The crowd waits with the players below, all in formation, crouched into statues of potential energy. The centre looks left, then right. Finally, the snap. An explosion of movement ripples across the field. Dale Creighton, Western Mustangs’ all-star fullback, takes off in his headlong fashion. He lowers his head and charges through his opponents. When the play ends, he does not get up.
Dale E. Creighton was a gifted athlete, but his aggressive running style also led to 13 concussions on the gridiron. And in the 1950s, our understanding of concussions wasn’t what it is today. No one considered the long-term aftershocks. Years later, during retirement, Dale started forgetting things. His behaviour changed.
Thankfully, his family noticed these signs. Together, they embarked on a journey larger than any of them anticipated.
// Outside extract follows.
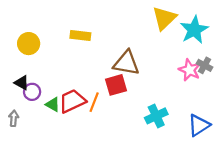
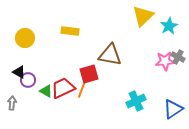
cyan star: (194, 30) -> (169, 26), size x0.7
pink star: (190, 70) -> (165, 61), turned -30
red square: (116, 85) -> (89, 74), moved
Early intervention was an important step in diagnosing Dale’s frontotemporal dementia because it gave the Creightons time to prepare.
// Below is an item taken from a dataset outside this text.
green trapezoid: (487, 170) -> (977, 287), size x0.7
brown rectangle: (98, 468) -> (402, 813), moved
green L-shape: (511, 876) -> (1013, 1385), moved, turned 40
“We made a commitment to Dad’s ongoing care,” says Dale’s son, Matthew Creighton. “If there was a study Dad qualified for, we made sure he was involved.”
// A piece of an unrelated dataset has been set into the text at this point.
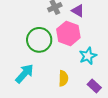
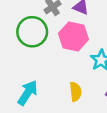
green circle: (39, 40) -> (32, 32), moved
No treatment exists to slow or stop neurodegenerative disorders such as Alzheimer’s and dementia. Furthermore, persistent injuries, such as the ones Dale sustained, can increase the risk of long-term neurodegeneration.
Dr. Elizabeth Finger, neuroscientist at London Health Sciences Centre (LHSC) and lead investigator for the Dale E. Creighton Brain & BioBank (DECBB), says those in her field are still in the discovery phase.
“There are many genetic and molecular pathologies that can give rise to neurodegenerative dementias,” Dr. Finger explains. “We’re trying to understand these changes.”
This notion gave way to the DECBB. A collaborative effort spanning years of conversation and strategic deliberation, the DECBB is designed for people wishing to contribute to science by donating a most precious resource: their brain. And for those who are willing and who qualify, the process of donating a brain can begin simply by visiting the DECBB online.
“London’s wealth of clinical programs related to neurodegenerative dementias helped the Creightons and I realize our part in facilitating the research and discovery of treatments for these devastating afflictions,” Dr. Finger says.
From international studies on improving our understanding of frontotemporal dementias, to local ones using innovative technology to profile abnormalities in afflicted brain tissue, DECBB is becoming a vital resource against neurodegenerative disorders. And for those who qualify, the process of donating a brain is as easy as visiting the DECBB online. When asked if he would donate his own brain, Matthew gives a resounding, “Yes!”
“Having two generations to study and compare would be pretty valuable in terms of continuing the clinical history,” he exclaims.
Sadly, Dale passed away in 2017. However, contributing the inaugural grey matter deposited for study is testament to who he was in life. Someone committed to his family and community; who considered himself fortunate regardless of the hurdles placed before him. Fitting then, that his lasting memory is dedicated to hopefully, one day, allowing others to keep their own.